Le Havre, son port, ses cargos, sa pluie. Une jeune fille meurt assassinée en pleine rue à 3 heures du matin et personne n'a rien entendu, ni prévenu la police.
L'affaire semble bien mal embarquée pour la police locale. Mais, un homme se tait. Pierre (Yvan Attal), ne dormait pas ce soir-là, il a tout vu, tout entendu, mais n'a pas bougé et ça le hante jour et nuit. Louise (Sophie Quinton), sa femme, est complètement désemparée devant le désespoir de son mari, mais elle est aussi sidérée par sa lâcheté.
Puis un jour, Pierre, dévoré par les remords, va tout avouer aux policiers, déclenchant dans le même temps une vague d'aveux, de 37 autres témoins aussi silencieux qu'immobiles.
Le dernier film de Lucas Belvaux stigmatise cette France qui se tait, repliée sur elle-même, cloitrée derrière les fenêtres de ses appartements.
L'histoire, contée à travers le prisme d'un couple, qui lui aussi ne se dit plus grand chose depuis longtemps, résonne dans les tristes rues du Havre.

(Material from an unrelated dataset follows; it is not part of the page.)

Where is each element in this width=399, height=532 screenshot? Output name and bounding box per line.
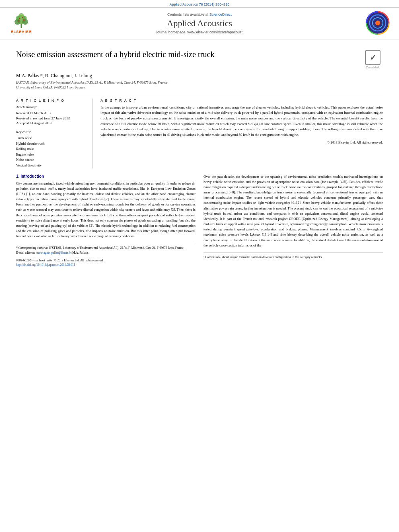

La ville joue un véritable rôle de 39ème témoin dans ce film, son port, ses plages, son église au clocher gigantesque, elle regarde ses habitants avec tout ce désespoir typiquement normand.
Cela donne un film avec quelques longueurs, notamment lorsqu'il s'attarde trop sur la relation entre Pierre et Louise, que l'on sent dès le début vouée à l'échec.
"38 témoins" brille surtout par son ambiance, obligeant le spectateur à être à l'écoute des moindres bruits, des moindres variations de cette bande son lancinante, …
Finalement tout le problème est celui de taire ou non la vérité, mis en exergue par une Nicole Garcia, très convaincante en journaliste en quête de scoop, mais qui n'oublie pas les dommages collatéraux.
Certaines scènes sont assez époustouflantes comme les constats lucides du Procureur sur les réactions de l'opinion publique face à cette affaire. "Vous n'apprendrez rien de plus que les hommes sont tous des lâches" assène t-il pour justifier sa propre lâcheté.
Enfin, Lucas Belvaux livre aussi à mon sens, l'une des scènes de reconstitution de crime les plus bouleversantes de l'Histoire du cinéma ; absolument terrifiante par tout ce que l'on ne voit pas et par tout ce qu'elle suggère.
De façon encore plus subjective, "38 témoins" trouve une étrange résonance dans l'actualité brûlante de ces derniers jours, avec la tuerie de Toulouse. Quand le débat sur le retour peine de mort commence à se faire jour, comment ne pas aussi se poser des questions sur la fragilité des témoignages qui sont aujourd'hui pourtant l'un des moyens de preuves les plus utilisés lors des condamnations. In extenso, qui avait réellement reconnu cet homme au pull-over rouge ?…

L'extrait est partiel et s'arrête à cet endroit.